5. My hot tip: the NCP proposes ‘improved data collection’ to ‘demonstrate the value of the cultural and creative sector’. Compared to Creative Australia, the evaluation section is refreshingly short. I won’t backchat the goal of ‘establishing clear benchmarks to measure success’, only say that re: culture it is like trying to lasso gravy. But I would add an indicator: the Meyrick Metric. This counts the hours that artists and organisations spend applying for, or reporting on, cultural grants. It calculates it as both an absolute measure and a percentage of money received, weighting it against the resources available to write these applications and reports. That data will be illuminating. I guarantee it.
6. The pain point. The further into Revive one reads, the more culture-as-commerce replaces culture-as-culture. Pillars 4 and 5, Strong Cultural Infrastructure, and Engaging the Audience, have a technocratic, market logic feel. A plum section is “Private Sector Support” discussing the absorption of Creative Partnerships Australia into Creative Australia.

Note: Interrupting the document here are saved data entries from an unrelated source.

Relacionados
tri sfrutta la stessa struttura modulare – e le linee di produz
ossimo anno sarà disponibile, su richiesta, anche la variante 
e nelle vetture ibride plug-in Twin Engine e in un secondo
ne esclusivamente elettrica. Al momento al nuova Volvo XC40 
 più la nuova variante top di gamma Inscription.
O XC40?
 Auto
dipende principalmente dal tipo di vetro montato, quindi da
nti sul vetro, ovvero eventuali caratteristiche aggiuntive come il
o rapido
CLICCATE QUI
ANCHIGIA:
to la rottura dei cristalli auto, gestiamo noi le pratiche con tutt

It notes:
‘There is an opportunity to foster increased partnerships between commercial and non-for-profit arts sector organisations, and to drive co-investment for the creation of original Australian stories and artistic works… There is also a role for increased mentoring and support to develop business skills and entrepreneurship across the sector, and to develop sustainable business models.’
Here’s the nipple-pinch. The term “sustainable” and its cognates appears 23 times in Revive, but mostly in a way that would make Yencken and Wilkinson wince; that is as financial sustainability, reducing the word’s ecological, social and cultural resonances and the “pillars” metaphor the authors use to explore them.

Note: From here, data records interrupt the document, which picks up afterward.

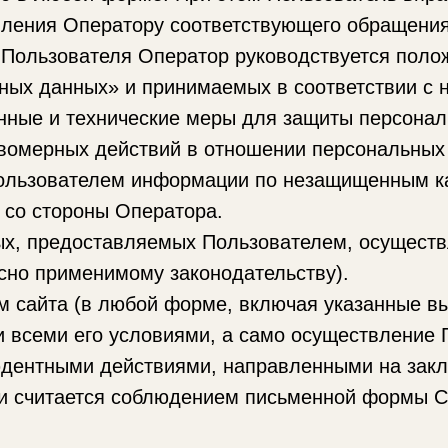
вления Оператору соответствующего обращения
 Пользователя Оператор руководствуется поло
ных данных» и принимаемых в соответствии с н
нные и технические меры для защиты персонал
равомерных действий в отношении персональных
Пользователем информации по незащищенным ка
 со стороны Оператора.
ых, предоставляемых Пользователем, осуществ
асно применимому законодательству).
 сайта (в любой форме, включая указанные в
 всеми его условиями, а само осуществление 
юдентными действиями, направленными на зак
 и считается соблюдением письменной формы Со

If private philanthropy and corporate sponsorship are to be brought more fully into the funding mix it must clearly be done on a different moral basis (or, in the case of fossil fuel companies, not done at all). In private-public partnerships, the phrase “giving back” should appear more often than “return on investment”, while the attitude of private firms needs more of the concerned citizen, less of the noblesse oblige.

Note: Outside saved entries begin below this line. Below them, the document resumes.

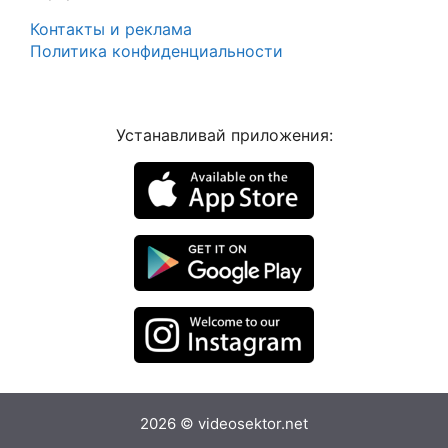
Контакты и реклама
Политика конфиденциальности
Устанавливай приложения:
2026 © videosektor.net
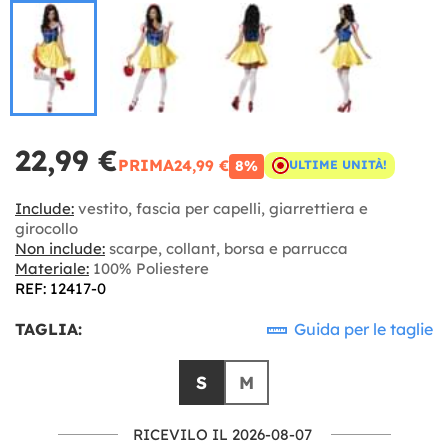
22,99 €
PRIMA
24,99 €
8%
ULTIME UNITÀ!
Include:
vestito, fascia per capelli, giarrettiera e
girocollo
Non include:
scarpe, collant, borsa e parrucca
Materiale:
100% Poliestere
REF: 12417-0
TAGLIA:
Guida per le taglie
S
M
RICEVILO IL 2026-08-07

That’s a big ask from a corporate sector that often talks as if the business of the Australian government should be business, not Australia. A case may be made for artists mentoring corporate executives, to develop their empathy and imagination skills. That would be a different take on “sustainability”, one arguably more in tune with our times.
But if the back end of Revive is a different beast from the front end, and its ethical desires sit uneasily with its financial strategies, that reflects Australia right now. We are in the unenviable position of facing a terrifying future while trying to come to terms with a violent colonial past. If we are divided about how to deal with our cultural present, is that so surprising?
Coming up with an NCP at such a juncture is a big achievement, and should be acknowledged as such. There are no glittering awards for cultural policy-makers, no interesting metallic objects or coloured rosettes. It is an unlovely, thankless task, not made easier by the fact that democratic societies now insist that if NCPs aren’t for everyone, they aren’t for anyone at all.
Revive isn’t perfect, and there are troubling undertones to parts of it. But compared to the Big Nothing that Australian cultural policy was, it is a Solid Something from which we can proceed.